In theory, there is absolutely no reason why states that voted heavily for Trump should be any less willing to take a vaccine to fight a virus that has killed more than 600,000 Americans than states that went strongly for Biden. After all, Covid-19 doesn’t check who you voted for in 2020 before infecting you. The virus is remarkably nonpartisan.
Unfortunately for all of us — but most especially for people in Trump states who are still not vaccinated — that’s not how lots and lots of people see it. Refusing the vaccine is regarded by some decent-sized chunk of Trump voters as a badge of honor — a statement of their freedom from government oppression, or something.
That’s true despite the fact that Trump himself has not only been infected with the virus but has also received the vaccination. And has even advocated for others to get it too! “I would recommend it and I would recommend it to a lot of people that don’t want to get it and a lot of those people voted for me, frankly,” he said back in March.

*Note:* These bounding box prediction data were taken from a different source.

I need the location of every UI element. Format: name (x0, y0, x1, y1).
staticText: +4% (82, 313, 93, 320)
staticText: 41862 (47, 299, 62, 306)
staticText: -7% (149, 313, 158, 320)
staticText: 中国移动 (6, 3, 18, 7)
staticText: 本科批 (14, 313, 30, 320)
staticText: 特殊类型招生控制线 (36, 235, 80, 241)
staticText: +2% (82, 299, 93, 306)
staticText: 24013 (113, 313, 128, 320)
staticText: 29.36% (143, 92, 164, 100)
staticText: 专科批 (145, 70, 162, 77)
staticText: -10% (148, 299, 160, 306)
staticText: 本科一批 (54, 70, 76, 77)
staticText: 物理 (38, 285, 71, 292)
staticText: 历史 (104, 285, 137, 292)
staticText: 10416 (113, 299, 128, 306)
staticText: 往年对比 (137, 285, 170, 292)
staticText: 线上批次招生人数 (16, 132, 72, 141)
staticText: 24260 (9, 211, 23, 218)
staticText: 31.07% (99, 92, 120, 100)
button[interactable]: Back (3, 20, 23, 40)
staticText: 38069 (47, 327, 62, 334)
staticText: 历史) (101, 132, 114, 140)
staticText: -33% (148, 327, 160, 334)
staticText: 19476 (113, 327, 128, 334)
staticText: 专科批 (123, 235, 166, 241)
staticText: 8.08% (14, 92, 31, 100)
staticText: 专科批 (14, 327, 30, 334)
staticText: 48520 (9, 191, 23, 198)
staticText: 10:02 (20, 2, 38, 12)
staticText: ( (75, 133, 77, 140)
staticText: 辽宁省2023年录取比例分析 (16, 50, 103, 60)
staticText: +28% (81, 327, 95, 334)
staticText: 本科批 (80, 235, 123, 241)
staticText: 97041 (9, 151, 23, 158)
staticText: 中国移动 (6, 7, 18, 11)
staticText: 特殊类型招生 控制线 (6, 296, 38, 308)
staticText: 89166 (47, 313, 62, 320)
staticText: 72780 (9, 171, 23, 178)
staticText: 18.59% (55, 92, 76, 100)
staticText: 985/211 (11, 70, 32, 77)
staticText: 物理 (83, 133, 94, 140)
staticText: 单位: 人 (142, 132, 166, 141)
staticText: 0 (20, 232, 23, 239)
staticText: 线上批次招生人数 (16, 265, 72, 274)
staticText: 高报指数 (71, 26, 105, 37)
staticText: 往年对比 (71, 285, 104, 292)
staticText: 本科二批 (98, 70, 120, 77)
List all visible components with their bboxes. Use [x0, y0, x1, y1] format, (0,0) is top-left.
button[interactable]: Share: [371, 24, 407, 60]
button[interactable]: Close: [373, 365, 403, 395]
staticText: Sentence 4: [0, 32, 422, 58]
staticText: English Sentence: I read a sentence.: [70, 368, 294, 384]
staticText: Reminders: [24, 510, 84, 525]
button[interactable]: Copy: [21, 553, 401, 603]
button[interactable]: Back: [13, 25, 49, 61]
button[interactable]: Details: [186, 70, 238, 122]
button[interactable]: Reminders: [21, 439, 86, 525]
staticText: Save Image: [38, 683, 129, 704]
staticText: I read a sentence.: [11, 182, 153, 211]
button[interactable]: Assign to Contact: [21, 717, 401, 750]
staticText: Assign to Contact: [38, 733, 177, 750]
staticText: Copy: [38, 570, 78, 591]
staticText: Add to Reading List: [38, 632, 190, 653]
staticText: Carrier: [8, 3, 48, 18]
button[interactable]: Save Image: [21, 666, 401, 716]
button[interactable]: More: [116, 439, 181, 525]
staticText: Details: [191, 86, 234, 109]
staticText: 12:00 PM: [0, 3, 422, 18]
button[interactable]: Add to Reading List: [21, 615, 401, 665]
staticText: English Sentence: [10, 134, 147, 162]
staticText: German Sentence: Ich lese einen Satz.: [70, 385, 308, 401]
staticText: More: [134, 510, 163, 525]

The problem, of course, is that the Trump/freedom train had long left the station by then. Trump spent so long downplaying the virus, brazenly flouting public health guidelines to prevent the spread and openly questioning the need to wear masks that anything and everything to do with Covid-19 became political. And that very much includes whether or not you should get a vaccine with an unbelievably high efficacy rate against a virus that has killed more than 4 million people globally.
Like I said above: Stupid. And a reflection that our partisan political moment is dangerous — in more ways than one.